Sansome and Broadway. Fuming at the long light, two more blocks. It turned green. Start, slam on brakes, stand on the horn at the bastard running the red from Broadway to the skyway on-ramp.
He swung off Sansome into Green, stopped with his lights illuminating the red-brick face of the warehouse. Small, old, two-storied, probably pre-quake, no sign on it at all. Through the sheeting rain he could see a huge padlock on the double overhead door behind the concrete loading dock.
Peer harder through the rain. Yeah, an access door beside it, could be unlocked. A light fixture over it, old-fashioned metal bracket, but the bulb was either broken or burned out or missing.
So what the hell was he waiting for?
He muttered a curse at himself and reached under the dash for his flashlight. Son of a bitch. It was still in the Plymouth. For luck he checked the glove compartment in case someone had screwed up and left one in there. Nothing, of course.
He cursed again, nervously, then got out of the car and shut the door behind him without slamming it. Tense in the gut. Scared, that was the trouble. Water sliding down the gutter ran into his shoes. A car swooshed by on Sansome in a splatter of muddy water.

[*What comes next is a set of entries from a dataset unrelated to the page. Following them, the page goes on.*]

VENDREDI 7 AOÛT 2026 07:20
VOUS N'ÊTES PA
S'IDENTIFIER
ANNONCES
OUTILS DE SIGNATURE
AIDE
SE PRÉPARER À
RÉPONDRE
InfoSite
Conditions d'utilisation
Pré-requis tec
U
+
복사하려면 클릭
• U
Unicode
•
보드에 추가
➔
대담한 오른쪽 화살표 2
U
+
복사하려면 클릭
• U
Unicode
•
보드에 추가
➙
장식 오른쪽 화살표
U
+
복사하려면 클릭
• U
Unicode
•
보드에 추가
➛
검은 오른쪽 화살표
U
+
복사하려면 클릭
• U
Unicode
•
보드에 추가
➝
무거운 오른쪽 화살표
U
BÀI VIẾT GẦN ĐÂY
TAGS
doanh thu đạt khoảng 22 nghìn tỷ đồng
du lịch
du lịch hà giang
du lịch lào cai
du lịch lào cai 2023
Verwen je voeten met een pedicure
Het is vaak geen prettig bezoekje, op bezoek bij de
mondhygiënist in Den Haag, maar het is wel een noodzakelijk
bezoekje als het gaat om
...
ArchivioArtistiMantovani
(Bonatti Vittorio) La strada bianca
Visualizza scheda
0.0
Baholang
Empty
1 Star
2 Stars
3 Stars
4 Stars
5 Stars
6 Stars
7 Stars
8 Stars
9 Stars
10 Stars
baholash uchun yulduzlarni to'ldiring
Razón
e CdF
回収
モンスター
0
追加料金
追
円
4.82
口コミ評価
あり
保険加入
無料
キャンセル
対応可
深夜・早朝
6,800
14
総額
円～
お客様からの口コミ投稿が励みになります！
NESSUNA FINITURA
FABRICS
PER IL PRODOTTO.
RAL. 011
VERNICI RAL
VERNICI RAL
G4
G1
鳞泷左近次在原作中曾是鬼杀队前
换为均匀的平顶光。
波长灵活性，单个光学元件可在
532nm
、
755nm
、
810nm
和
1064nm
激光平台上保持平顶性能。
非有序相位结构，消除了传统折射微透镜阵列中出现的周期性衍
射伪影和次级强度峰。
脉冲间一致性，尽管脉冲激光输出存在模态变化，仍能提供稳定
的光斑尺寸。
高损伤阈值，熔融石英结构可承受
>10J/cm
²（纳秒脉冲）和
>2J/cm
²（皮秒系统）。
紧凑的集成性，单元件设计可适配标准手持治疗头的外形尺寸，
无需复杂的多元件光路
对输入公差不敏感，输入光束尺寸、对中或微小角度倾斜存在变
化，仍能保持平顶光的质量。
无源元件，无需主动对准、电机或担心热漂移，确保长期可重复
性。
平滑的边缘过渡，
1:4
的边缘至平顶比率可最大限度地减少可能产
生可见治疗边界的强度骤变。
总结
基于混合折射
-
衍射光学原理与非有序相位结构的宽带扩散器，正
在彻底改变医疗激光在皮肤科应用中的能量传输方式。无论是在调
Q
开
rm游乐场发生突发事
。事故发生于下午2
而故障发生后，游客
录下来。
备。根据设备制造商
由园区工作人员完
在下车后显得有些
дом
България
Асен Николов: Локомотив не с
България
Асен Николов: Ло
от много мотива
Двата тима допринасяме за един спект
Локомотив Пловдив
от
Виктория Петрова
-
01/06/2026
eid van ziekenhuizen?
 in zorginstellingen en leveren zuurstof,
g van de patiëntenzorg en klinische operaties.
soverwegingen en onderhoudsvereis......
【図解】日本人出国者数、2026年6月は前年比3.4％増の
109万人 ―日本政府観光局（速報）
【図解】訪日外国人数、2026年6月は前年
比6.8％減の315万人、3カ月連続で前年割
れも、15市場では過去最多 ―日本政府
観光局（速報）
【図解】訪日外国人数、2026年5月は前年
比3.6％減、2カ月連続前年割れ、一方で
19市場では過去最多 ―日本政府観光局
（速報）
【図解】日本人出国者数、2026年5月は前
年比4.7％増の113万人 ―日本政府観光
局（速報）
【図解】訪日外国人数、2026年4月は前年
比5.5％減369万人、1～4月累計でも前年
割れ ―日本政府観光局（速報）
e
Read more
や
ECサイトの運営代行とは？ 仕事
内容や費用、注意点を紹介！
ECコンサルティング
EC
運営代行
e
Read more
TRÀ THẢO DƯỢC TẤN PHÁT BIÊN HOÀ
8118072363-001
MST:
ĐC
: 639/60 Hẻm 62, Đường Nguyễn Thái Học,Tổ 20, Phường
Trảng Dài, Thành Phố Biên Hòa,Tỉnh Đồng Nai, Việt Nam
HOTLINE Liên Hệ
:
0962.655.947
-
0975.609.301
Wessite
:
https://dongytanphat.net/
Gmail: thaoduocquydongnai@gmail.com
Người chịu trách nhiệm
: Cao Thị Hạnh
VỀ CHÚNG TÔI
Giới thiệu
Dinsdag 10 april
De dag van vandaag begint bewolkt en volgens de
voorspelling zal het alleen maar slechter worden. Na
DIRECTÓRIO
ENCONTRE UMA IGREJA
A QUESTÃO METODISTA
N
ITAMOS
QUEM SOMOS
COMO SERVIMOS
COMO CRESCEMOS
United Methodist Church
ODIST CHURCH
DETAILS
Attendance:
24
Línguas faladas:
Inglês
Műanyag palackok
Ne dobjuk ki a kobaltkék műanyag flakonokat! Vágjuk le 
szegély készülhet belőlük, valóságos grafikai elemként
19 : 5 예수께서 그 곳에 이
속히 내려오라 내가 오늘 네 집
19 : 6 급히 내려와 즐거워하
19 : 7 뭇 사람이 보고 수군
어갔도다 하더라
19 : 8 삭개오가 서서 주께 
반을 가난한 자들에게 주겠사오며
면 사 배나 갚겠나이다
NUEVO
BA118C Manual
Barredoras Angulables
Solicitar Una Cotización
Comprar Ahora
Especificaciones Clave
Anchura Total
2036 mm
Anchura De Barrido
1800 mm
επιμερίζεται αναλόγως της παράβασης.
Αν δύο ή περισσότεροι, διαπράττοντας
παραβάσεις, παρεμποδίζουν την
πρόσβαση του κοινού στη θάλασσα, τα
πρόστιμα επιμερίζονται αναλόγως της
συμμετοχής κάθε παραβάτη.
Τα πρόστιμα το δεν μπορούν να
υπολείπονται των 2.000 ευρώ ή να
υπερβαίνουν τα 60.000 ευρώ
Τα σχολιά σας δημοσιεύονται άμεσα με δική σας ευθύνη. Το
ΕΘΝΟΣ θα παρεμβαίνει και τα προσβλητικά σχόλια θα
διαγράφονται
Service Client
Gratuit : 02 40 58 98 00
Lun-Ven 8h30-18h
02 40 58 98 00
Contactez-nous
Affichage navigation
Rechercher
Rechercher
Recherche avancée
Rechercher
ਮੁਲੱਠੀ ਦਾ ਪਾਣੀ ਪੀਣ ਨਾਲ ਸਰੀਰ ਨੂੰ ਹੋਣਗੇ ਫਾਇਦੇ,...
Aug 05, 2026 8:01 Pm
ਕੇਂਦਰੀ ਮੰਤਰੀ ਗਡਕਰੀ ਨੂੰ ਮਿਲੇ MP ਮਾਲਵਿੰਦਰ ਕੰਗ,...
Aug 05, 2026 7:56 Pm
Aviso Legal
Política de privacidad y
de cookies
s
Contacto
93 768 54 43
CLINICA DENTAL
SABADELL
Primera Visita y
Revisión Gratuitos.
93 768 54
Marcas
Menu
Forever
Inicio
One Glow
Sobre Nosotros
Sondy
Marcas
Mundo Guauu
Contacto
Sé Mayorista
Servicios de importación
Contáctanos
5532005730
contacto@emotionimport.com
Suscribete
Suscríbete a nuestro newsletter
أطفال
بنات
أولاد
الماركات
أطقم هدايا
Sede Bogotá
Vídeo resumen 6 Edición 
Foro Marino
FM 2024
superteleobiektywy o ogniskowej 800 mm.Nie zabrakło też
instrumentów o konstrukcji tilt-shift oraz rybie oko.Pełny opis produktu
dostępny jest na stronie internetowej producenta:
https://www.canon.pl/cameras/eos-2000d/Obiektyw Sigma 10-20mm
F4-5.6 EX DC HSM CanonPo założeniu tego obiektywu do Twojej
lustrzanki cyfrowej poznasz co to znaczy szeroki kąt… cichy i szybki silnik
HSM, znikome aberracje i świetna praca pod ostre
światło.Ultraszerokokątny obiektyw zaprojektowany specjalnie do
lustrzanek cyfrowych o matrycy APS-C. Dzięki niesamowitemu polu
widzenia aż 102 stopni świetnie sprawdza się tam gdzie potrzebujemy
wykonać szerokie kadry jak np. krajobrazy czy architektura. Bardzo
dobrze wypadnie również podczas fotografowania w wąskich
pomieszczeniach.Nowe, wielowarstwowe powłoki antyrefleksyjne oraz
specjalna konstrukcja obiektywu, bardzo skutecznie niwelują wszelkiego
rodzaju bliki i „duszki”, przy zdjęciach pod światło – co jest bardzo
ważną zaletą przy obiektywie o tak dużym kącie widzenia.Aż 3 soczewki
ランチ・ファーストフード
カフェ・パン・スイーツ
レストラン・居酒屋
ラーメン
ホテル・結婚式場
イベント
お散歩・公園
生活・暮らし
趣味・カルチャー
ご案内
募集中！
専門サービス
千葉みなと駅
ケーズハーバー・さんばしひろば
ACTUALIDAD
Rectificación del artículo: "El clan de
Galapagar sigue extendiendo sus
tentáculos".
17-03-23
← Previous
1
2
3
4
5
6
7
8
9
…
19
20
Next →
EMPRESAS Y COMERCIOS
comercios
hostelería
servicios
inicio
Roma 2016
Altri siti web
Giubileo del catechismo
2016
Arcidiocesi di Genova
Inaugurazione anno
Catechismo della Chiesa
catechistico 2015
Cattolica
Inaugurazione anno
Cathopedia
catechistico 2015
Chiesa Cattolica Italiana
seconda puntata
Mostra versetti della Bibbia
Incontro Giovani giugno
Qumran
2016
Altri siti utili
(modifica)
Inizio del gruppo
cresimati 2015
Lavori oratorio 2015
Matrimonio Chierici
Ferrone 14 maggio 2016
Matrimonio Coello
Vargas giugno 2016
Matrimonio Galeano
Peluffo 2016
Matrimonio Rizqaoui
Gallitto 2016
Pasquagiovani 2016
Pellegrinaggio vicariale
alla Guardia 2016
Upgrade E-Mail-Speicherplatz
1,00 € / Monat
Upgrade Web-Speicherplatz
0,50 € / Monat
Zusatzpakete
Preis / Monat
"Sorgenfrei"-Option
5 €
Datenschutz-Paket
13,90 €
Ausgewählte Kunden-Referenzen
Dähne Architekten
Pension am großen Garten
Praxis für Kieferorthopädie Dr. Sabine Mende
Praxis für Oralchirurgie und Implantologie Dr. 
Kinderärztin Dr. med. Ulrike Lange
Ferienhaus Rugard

Otherwise, only the rain. Beyond the warehouse rose the tan shale face of Telegraph Hill.
With the wrench held firmly in his right hand, Ballard climbed the concrete stairs to the metal-edged loading platform. The wind-danced streetlight back on the corner skittered his shadow against the bricks. He turned the knob of the access door and silently pushed.
It swung open on spice-fragrant near-darkness. The streetlight laid its widening wedge of light across the floor and up the sides of stacked cartons with import labels on them. For the first time he wondered what Bridget was doing in a warehouse.
More crates behind the door stopped it from swinging any wider.
“Bridget,” he called softly. His voice seemed lost in space.
But she answered almost instantly. “Larry? Oh, thank God!”
He stepped quickly through the doorway. He could see, by the light filtering through the high windows of the immense two-story brick box, that narrow passageways led off between the stacked cardboard crates. To his right was a wide-open space in front of the loading doors.
“Over here,” she called. “Beyond the doors.”
He saw her silhouette against the stacked cartons. He started toward her.
That’s when a dark shape was launched from the catwalk above the double doors, directly onto Larry Ballard’s back.